Don't fall into their trap.
fredamae
(4,458 posts)Foot in the door to go After All Soc Sec Recipients. ALL-$2.7 Trillion in "our" trust is what they're after BUT IF they can Convince those on Regular Retirement they're NOT the Target? They'll Win and We will have Opened the door for them!
That's the rationale behind targeting the "smallest victims" first-They figure they can Crack the Protective Shell surrounding the whole program and go for the kill once they're successful - with regular retirees Help.......
Just remember: The smaller the victim? The sicker the mind. So, naturally they start with the most vulnerable, weakest, most ill/broken in our communities. They, especially have No voice, no power-at all.......

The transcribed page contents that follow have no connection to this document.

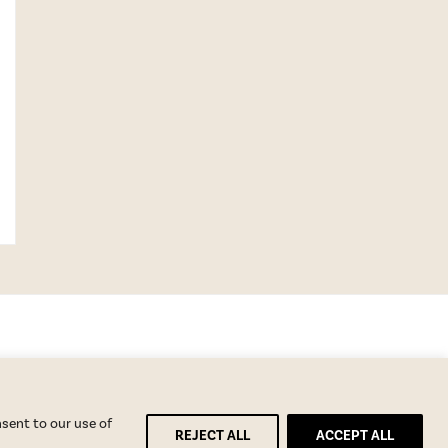
nsent to our use of
REJECT ALL
ACCEPT ALL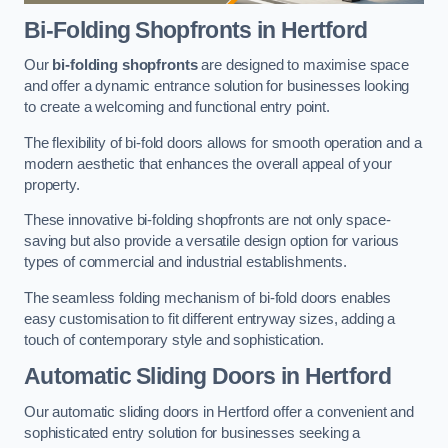
Bi-Folding Shopfronts
in Hertford
Our
bi-folding shopfronts
are designed to maximise space
and offer a dynamic entrance solution for businesses looking
to create a welcoming and functional entry point.
The flexibility of bi-fold doors allows for smooth operation and a
modern aesthetic that enhances the overall appeal of your
property.
These innovative bi-folding shopfronts are not only space-
saving but also provide a versatile design option for various
types of commercial and industrial establishments.
The seamless folding mechanism of bi-fold doors enables
easy customisation to fit different entryway sizes, adding a
touch of contemporary style and sophistication.
Automatic Sliding
Doors in Hertford
Our automatic sliding doors in Hertford offer a convenient and
sophisticated entry solution for businesses seeking a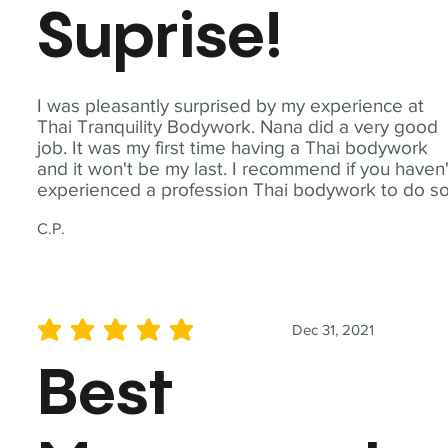
Suprise!
I was pleasantly surprised by my experience at
Thai Tranquility Bodywork. Nana did a very good
job. It was my first time having a Thai bodywork
and it won't be my last. I recommend if you haven'
experienced a profession Thai bodywork to do so
C.P.
Dec 31, 2021
average rating is 5 out of 5
Best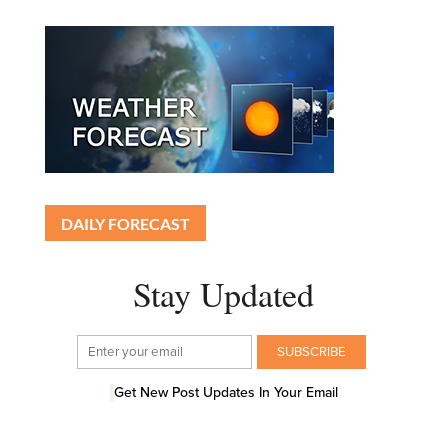
DAILY FORECAST
Stay Updated
Get New Post Updates In Your Email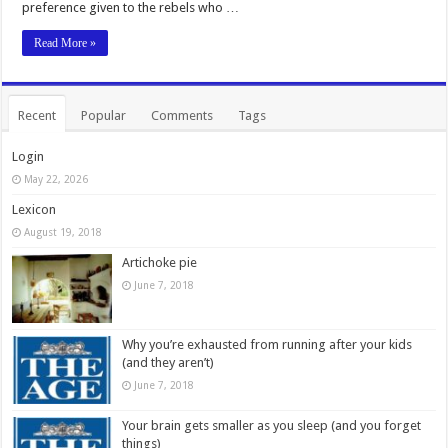
preference given to the rebels who …
Read More »
Recent
Popular
Comments
Tags
Login
May 22, 2026
Lexicon
August 19, 2018
Artichoke pie
June 7, 2018
Why you’re exhausted from running after your kids
(and they aren’t)
June 7, 2018
Your brain gets smaller as you sleep (and you forget
things)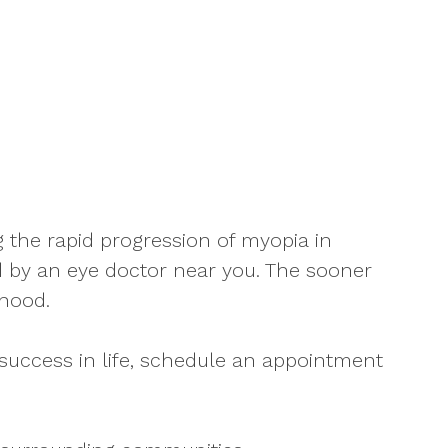
the rapid progression of myopia in
 by an eye doctor near you. The sooner
thood.
success in life, schedule an appointment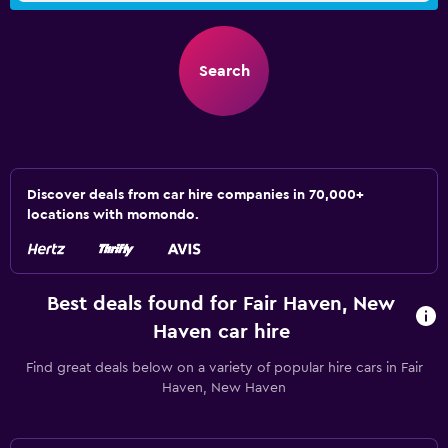
Search
Discover deals from car hire companies in 70,000+
locations with momondo.
Best deals found for Fair Haven, New
Haven car hire
Find great deals below on a variety of popular hire cars in Fair
Haven, New Haven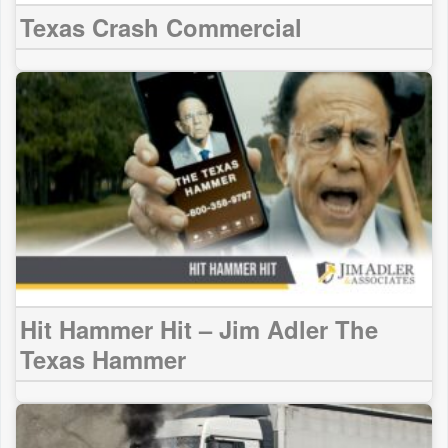
Texas Crash Commercial
Hit Hammer Hit – Jim Adler The
Texas Hammer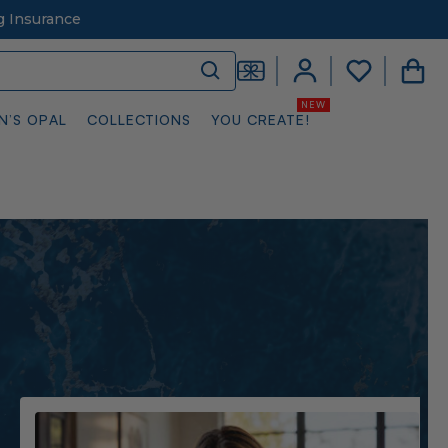
g Insurance
N’S OPAL
COLLECTIONS
YOU CREATE!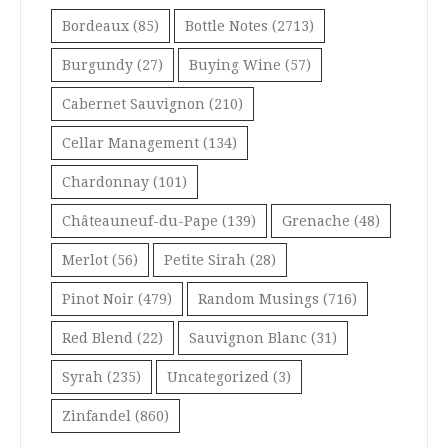
Bordeaux
(85)
Bottle Notes
(2713)
Burgundy
(27)
Buying Wine
(57)
Cabernet Sauvignon
(210)
Cellar Management
(134)
Chardonnay
(101)
Châteauneuf-du-Pape
(139)
Grenache
(48)
Merlot
(56)
Petite Sirah
(28)
Pinot Noir
(479)
Random Musings
(716)
Red Blend
(22)
Sauvignon Blanc
(31)
Syrah
(235)
Uncategorized
(3)
Zinfandel
(860)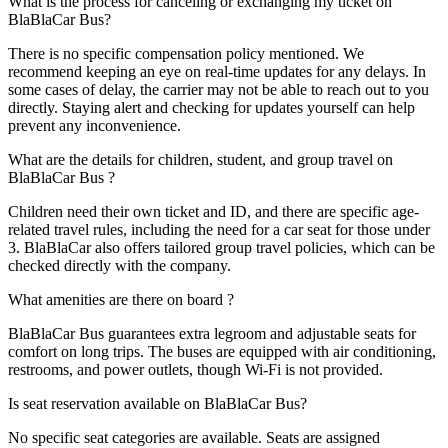
What is the process for canceling or exchanging my ticket on
BlaBlaCar Bus?
There is no specific compensation policy mentioned. We
recommend keeping an eye on real-time updates for any delays. In
some cases of delay, the carrier may not be able to reach out to you
directly. Staying alert and checking for updates yourself can help
prevent any inconvenience.
What are the details for children, student, and group travel on
BlaBlaCar Bus ?
Children need their own ticket and ID, and there are specific age-
related travel rules, including the need for a car seat for those under
3. BlaBlaCar also offers tailored group travel policies, which can be
checked directly with the company.
What amenities are there on board ?
BlaBlaCar Bus guarantees extra legroom and adjustable seats for
comfort on long trips. The buses are equipped with air conditioning,
restrooms, and power outlets, though Wi-Fi is not provided.
Is seat reservation available on BlaBlaCar Bus?
No specific seat categories are available. Seats are assigned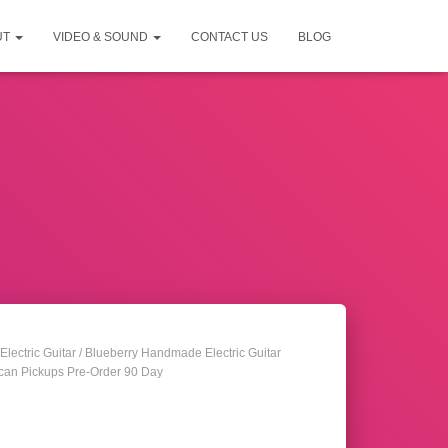
UT
VIDEO & SOUND
CONTACT US
BLOG
Electric Guitar
/ Blueberry Handmade Electric Guitar
can Pickups Pre-Order 90 Day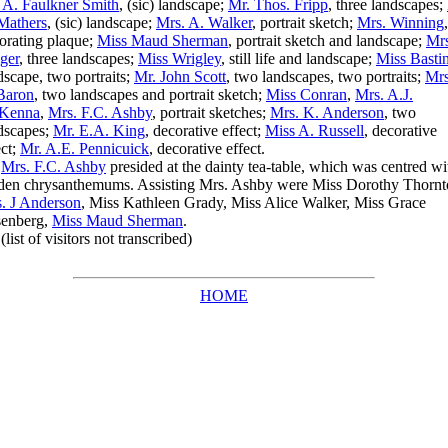
 A. Faulkner Smith
, (sic) landscape;
Mr. Thos. Fripp
, three landscapes;
Mathers
, (sic) landscape;
Mrs. A. Walker
, portrait sketch;
Mrs. Winning
,
orating plaque;
Miss Maud Sherman
, portrait sketch and landscape;
Mrs
ger
, three landscapes;
Miss Wrigley
, still life and landscape;
Miss Basti
dscape, two portraits;
Mr. John Scott
, two landscapes, two portraits;
Mrs
Baron
, two landscapes and portrait sketch;
Miss Conran
,
Mrs. A.J.
Kenna
,
Mrs. F.C. Ashby
, portrait sketches;
Mrs. K. Anderson
, two
dscapes;
Mr. E.A. King
, decorative effect;
Miss A. Russell
, decorative
ect;
Mr. A.E. Pennicuick
, decorative effect.
Mrs. F.C. Ashby
presided at the dainty tea-table, which was centred wi
den chrysanthemums. Assisting Mrs. Ashby were Miss Dorothy Thornt
. J Anderson
, Miss Kathleen Grady, Miss Alice Walker, Miss Grace
enberg,
Miss Maud Sherman
.
st of visitors not transcribed)
HOME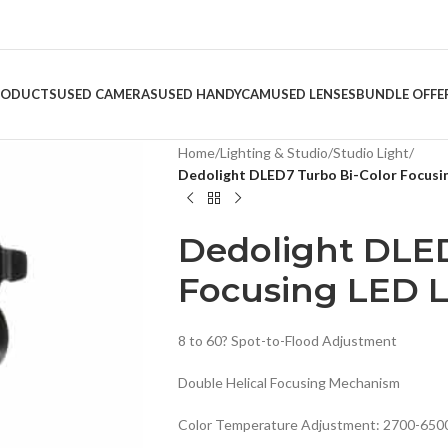
RODUCTS
USED CAMERAS
USED HANDYCAM
USED LENSES
BUNDLE OFFE
Home
/
Lighting & Studio
/
Studio Light
/
Dedolight DLED7 Turbo Bi-Color Focusi
Dedolight DLED
Focusing LED L
8 to 60? Spot-to-Flood Adjustment
Double Helical Focusing Mechanism
Color Temperature Adjustment: 2700-650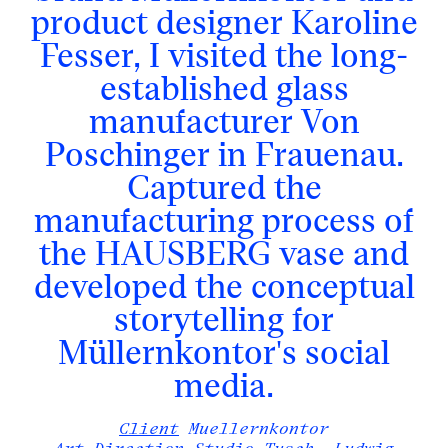
product designer Karoline
Fesser, I visited the long-
established glass
manufacturer Von
Poschinger in Frauenau.
Captured the
manufacturing process of
the HAUSBERG vase and
developed the conceptual
storytelling for
Müllernkontor's social
media.
Client
Muellernkontor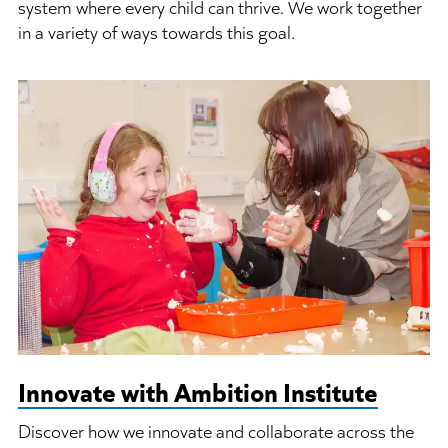
system where every child can thrive. We work together
in a variety of ways towards this goal.
Innovate with Ambition Institute
Discover how we innovate and collaborate across the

They need Our support.....because they are virtually Helpless/not capable of fighting this all on their own And in supporting/protecting Their interests we Protect also our Own.
jwirr
(39,215 posts)madville
(7,412 posts)Normally they take money from the OASDI SS trust funds like the rule allowed.
My guess is they are going to use this funding "crisis" as leverage to attach to something else they want.
Yo_Mama
(8,303 posts)Under current law, that means benefits will be cut to the amount that incoming receipts will pay.
When the OAS fund runs out, the same will happen. That's currently estimated to be 2033 or 2034, but CBO thought it would run out late in the 2020s when they ran the numbers.
DI benefits can be continued, but only by taking money from the OAS fund and thus causing benefit cuts for SS recipients earlier.
napi21
(45,806 posts)Too many people are on regular SS, they know it's a dead issue before it gets proposed.